After her parents’ divorce—rare in high society in l940s America and rarer still (and looked down upon) in Catholic families—Jackie became even more introspective. A family friend at the time, Aileen Bowdoin Train, recalled that Jackie “was much more private than any other person I’ve ever known. She was always standing back watching the scene, and, sort of, recording it in her mind. Looking at people, seeing how they acted toward one another, she was a born observer.” She might have felt culpable, as children of divorce often do, especially as there had been a tug-of-war between Janet and Jack for their elder daughter’s affection.
Jackie found solace in her books and in riding Danseuse, which her Bouvier grandfather boarded for her in Central Park now that divorced Janet had decamped with her girls to 1 Gracie Square. Jackie would later confide in the pianist Peter Duchin, son of the bandleader Eddy Duchin, that she never felt completely at home in the haute society she had been born into:
You know, Peter, we both live and do very well in this world of Wasps and old money and society. It’s all supposed to be so safe and continuous. But you and I are not really of it. Maybe because I’m Catholic and because my parents were divorced when I was young—a terribly radical thing at the time—I’ve always felt an outsider in that world.
Lee reacted by becoming nearly anorexic, shedding her baby fat and causing her mother concern. Years later, Lee recalled how the excoriating insults traded between her parents affected her. “I was like a tuning fork, then and now,” she explained. “My sister wasn’t, so much. She could send bad news to the basement and lock it up. She was like a sphinx in that way.”
Perhaps as a result of their parents’ bitter divorce, the two sisters became even closer. “I looked up to her, counted on her and admired her,” Lee later wrote. When Jackie left home to attend school at Miss Porter’s, Lee felt bereft.
Janet’s divorce and remarriage to the unprepossessing but extremely wealthy investment banker Hugh D. Auchincloss was exactly what she had been trained to do by her wealthy, social-climbing father, Major James Thomas Aloysius Lee (who conceived the apocryphal connection to General Robert E. Lee): Janet had married brilliantly. Whereas Jack Bouvier’s fortune had declined after a series of bad investments and through his father’s failed stewardship of the Bouvier riches, Hugh D. Auchincloss—called “Uncle Hughdie” by Ja
ckie and Lee—was of older, richer, and more established stock. Bouvier was the Catholic great-grandson of a French carpenter who had worked for Napoleon’s brother. But the Auchinclosses—Scottish Presbyterians—were old money, nourished by Standard Oil, going back generations. Some in the Auchincloss clan looked down on the Bouviers as arrivistes.

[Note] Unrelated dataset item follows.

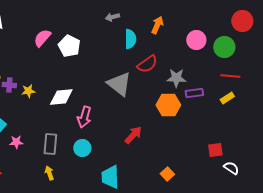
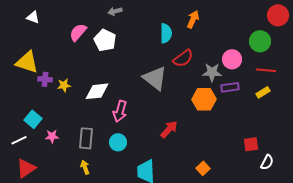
gray arrow: (112, 17) -> (115, 11), moved
pink circle: (196, 40) -> (232, 59), moved
white semicircle: (231, 168) -> (267, 162), turned 84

Suddenly thrust into a family of three stepsiblings (Hugh, known as “Yusha,” Thomas, and Nina), with two more children to come from that union (Janet and James), Jackie and Lee were no longer the center of Janet’s fierce attention. Gore Vidal described his former stepfather as “a magnum of chloroform,” but “Hughdie” proved to be a devoted, steady husband and father. Lee in particular was enchanted by Hammersmith Farm: “To arrive there, as a child of 8, was just a fairy tale,” she reminisced. “It was good for my imagination. It was such a wonderful place.” She was delighted when her stepfather named two Guernsey calves Jacqueline and Caroline after his new stepdaughters.
Nonetheless, the two girls were aware that they were the poor relations in the family, as their stepsister, Nina, and stepbrothers, Yusha and Tommy, each had their own trust fund, whereas Jackie and Lee had only a small allowance from their father, who was on a financial downward spiral. “They were like little orphans,” said the writer and socialite Helen Chavchavadze, who had been in the same class as Lee at Miss Porter’s. “Jackie and Lee were very fused, the way sisters are when they haven’t had much security.”